Prés du Goualoup
38. Le jardin émotionnel
Carte verte à Arnaud Maurières et Éric Ossart
Publié le 18/01/2024
Le jardin est émotionnel par nature. En 2022, comme une réponse ou, plus exactement, une extension naturelle du manifeste de Mathias Goeritz, Arnaud Maurières et Éric Ossart publient le Manifeste du jardin émotionnel. Le jardin émotionnel est une illustration grandeur nature de cet ouvrage. Dans ce lieu qu’Éric Ossart a contribué à créer avec Jean-Paul Pigeat il y a une trentaine d’années, ce jardin apparaît comme un retour aux sources et témoigne modestement de la rencontre entre la Méditerranée mythique de Ferdinand Bac et le Mexique moderniste de Luis Barragan tout en illustrant le parcours des deux architectes-paysagistes.
Dans la parcelle, deux arbres isolés deviennent les éléments majeurs du jardin : l’un est entouré de murs de pierres brutes et forme un patio, l’autre, considéré comme sculpture végétale, est mis en valeur devant un haut mur ocre-jaune. La couleur est choisie en hommage à Mathias Goeritz : le haut mur du patio d’El Eco, construction aléatoire imaginée par Goeritz pour illustrer son propre manifeste, était peint dans cette couleur pour l’inauguration du bâtiment en septembre 1953.

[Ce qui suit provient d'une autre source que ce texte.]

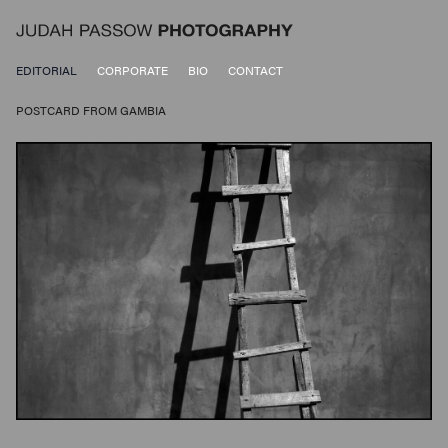
EDITORIAL
CORPORATE
BIO
CONTACT
POSTCARD FROM GAMBIA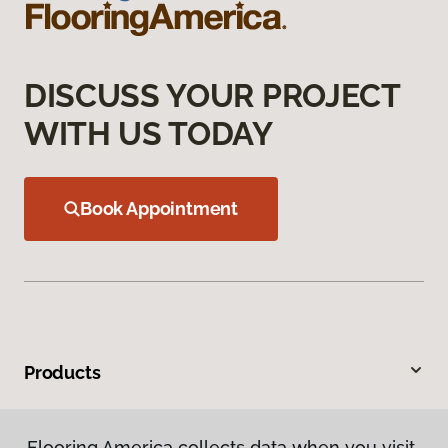
DISCUSS YOUR PROJECT
WITH US TODAY
Book Appointment
Products
Inspiration
Flooring America collects data when you visit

La traversée du jardin, les arrêts suggérés par des bancs, les vues ménagées par les fentes entre les murs, orientent le regard vers les éléments structurels que sont l’arbre devant le mur ocre ou la jarre en terre posée sur un socle. Cette dernière est un clin d’œil aux Colombières où Ferdinand Bac a ponctué le parcours de ces jarres soclées qui apparaissent totalement iconoclastes à l’époque : depuis plusieurs siècles, seul le vase Médicis, véritable sculpture de pierre d’inspiration antique, est digne d’orner le parc des riches propriétés italiennes ou françaises et sûrement pas la vulgaire jarre à huile provençale, production artisanale, utilitaire et donc sans aucune valeur ! C’est une authentique jarre des Colombières, offerte par le propriétaire du jardin, Michael Likierman, qui sera l’ornement majeur du Jardin émotionnel.
CONCEPTEURS
Arnaud MAURIERES et Éric OSSART, architectes-paysagistes
FRANCE
Acteurs majeurs des débuts du Festival International des Jardins de Chaumont-sur-Loire, les architectes-paysagistes Arnaud Maurières et Éric Ossart sont revenus créer un jardin permanent dans les Prés du Goualoup. L’un de leurs projets majeurs a été la restauration des Colombières à Menton. Créé par Ferdinand Bac entre 1917 et 1925, le jardin est classé au titre des monuments historiques depuis 1991. Ce classement est une reconnaissance de l’influence qu’aura ce jardin sur de nombreux paysagistes et architectes de l’époque moderne. Le plus célèbre d’entre eux est probablement l’architecte mexicain Luis Barragan, qui reçoit le Pritzker Price en 1980. La découverte des ouvrages de Ferdinand Bac en 1925, celle des Colombières et sa rencontre avec le créateur en 1933 vont décider de la carrière du jeune mexicain et influencer durablement ses travaux.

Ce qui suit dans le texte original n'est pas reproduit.